🤖 AI Summary
Existing multimodal RAG (MRAG) methods support only unimodal output, limiting their capability for multimodal interaction and complex reasoning. To address this, we propose MRAMG—a novel framework that introduces reinforcement learning to controllable image insertion in multimodal generation for the first time. MRAMG features a lightweight 3B-parameter Inserter-R1 model and employs Group Relative Policy Optimization (GRPO) to jointly optimize semantic alignment, image selection, and spatial layout control. The framework enables end-to-end integration of multimodal retrieval, reasoning, and generation, supporting both multimodal input and multimodal output. Experiments demonstrate that Inserter-R1 significantly outperforms baselines in generation quality, inference steps, and latency—validating its feasibility and state-of-the-art performance for efficient, controllable multimodal content generation in real-world applications.
📝 Abstract
Current research on Multimodal Retrieval-Augmented Generation (MRAG) enables diverse multimodal inputs but remains limited to single-modality outputs, restricting expressive capacity and practical utility.
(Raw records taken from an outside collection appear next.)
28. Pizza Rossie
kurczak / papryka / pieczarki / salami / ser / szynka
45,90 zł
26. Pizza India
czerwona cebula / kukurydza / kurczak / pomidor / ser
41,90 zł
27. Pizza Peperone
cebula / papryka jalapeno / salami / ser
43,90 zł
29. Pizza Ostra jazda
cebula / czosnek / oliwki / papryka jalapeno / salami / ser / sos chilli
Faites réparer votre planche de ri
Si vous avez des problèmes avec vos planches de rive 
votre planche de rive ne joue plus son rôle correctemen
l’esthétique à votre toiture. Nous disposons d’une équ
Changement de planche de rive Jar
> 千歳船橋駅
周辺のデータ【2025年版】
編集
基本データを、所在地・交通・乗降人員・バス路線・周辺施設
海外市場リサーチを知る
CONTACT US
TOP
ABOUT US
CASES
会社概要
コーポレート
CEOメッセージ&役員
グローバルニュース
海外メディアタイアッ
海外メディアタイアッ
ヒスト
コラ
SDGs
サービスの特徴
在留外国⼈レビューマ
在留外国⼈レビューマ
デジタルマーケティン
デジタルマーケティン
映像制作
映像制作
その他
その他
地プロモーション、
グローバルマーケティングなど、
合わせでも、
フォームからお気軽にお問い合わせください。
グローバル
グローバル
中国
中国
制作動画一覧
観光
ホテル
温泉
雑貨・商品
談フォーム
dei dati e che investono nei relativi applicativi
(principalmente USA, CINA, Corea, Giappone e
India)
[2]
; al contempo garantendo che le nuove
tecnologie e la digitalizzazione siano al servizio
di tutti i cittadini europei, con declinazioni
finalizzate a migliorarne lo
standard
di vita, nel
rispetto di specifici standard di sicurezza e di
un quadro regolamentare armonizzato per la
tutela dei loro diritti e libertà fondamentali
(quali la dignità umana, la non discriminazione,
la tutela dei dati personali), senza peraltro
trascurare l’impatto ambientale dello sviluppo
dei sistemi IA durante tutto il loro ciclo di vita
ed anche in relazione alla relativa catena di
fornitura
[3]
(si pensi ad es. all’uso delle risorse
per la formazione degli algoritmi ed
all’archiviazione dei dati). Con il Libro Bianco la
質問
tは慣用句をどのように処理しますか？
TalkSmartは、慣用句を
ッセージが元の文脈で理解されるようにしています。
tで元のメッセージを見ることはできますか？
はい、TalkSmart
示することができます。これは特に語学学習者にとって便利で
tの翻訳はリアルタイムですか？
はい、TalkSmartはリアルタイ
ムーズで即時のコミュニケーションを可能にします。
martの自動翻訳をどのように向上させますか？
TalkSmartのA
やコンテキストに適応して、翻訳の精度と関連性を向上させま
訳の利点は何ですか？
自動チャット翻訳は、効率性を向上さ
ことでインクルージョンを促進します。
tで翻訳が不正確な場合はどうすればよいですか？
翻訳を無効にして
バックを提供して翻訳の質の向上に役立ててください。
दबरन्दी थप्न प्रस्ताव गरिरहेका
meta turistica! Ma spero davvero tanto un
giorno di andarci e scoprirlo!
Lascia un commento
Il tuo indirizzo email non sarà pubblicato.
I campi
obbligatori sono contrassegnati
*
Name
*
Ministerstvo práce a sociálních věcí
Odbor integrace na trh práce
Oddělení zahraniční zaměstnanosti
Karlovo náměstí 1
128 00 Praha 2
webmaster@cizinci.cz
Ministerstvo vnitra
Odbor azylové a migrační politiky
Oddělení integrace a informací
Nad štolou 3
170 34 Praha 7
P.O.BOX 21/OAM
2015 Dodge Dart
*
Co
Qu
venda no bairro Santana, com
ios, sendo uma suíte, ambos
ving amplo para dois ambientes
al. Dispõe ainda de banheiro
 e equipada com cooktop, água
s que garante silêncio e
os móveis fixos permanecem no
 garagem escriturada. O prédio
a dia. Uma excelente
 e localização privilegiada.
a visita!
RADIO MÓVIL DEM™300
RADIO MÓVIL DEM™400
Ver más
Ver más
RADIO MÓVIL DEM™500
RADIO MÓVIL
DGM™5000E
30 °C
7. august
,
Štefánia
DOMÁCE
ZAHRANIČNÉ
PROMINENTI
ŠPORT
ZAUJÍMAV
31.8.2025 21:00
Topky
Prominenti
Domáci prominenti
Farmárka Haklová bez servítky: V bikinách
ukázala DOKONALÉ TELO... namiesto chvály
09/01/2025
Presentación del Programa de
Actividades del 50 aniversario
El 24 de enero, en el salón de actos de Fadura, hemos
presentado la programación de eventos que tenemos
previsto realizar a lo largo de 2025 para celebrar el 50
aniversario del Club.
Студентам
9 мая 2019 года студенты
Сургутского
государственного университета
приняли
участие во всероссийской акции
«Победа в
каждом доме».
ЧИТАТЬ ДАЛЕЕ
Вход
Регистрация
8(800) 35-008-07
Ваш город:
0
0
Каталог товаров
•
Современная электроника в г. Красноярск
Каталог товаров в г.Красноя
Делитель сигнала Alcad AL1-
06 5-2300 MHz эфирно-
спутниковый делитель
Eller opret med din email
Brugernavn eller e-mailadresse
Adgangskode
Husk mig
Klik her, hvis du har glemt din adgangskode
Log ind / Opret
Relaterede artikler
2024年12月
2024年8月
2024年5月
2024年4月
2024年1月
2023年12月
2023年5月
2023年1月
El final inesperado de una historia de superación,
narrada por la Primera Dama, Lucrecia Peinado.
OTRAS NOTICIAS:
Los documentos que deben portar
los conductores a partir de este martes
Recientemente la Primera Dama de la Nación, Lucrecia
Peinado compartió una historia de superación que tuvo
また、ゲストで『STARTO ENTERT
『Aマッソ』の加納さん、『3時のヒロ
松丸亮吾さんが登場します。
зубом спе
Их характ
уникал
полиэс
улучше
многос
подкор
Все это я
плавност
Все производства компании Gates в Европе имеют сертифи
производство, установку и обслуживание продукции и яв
In contrast, real-world applications often demand both multimodal inputs and multimodal outputs for effective communication and grounded reasoning. Motivated by the recent success of Reinforcement Learning (RL) in complex reasoning tasks for Large Language Models (LLMs), we adopt RL as a principled and effective paradigm to address the multi-step, outcome-driven challenges inherent in multimodal output generation. Here, we introduce M2IO-R1, a novel framework for Multimodal Retrieval-Augmented Multimodal Generation (MRAMG) that supports both multimodal inputs and outputs. Central to our framework is an RL-based inserter, Inserter-R1-3B, trained with Group Relative Policy Optimization to guide image selection and placement in a controllable and semantically aligned manner. Empirical results show that our lightweight 3B inserter achieves strong reasoning capabilities with significantly reduced latency, outperforming baselines in both quality and efficiency.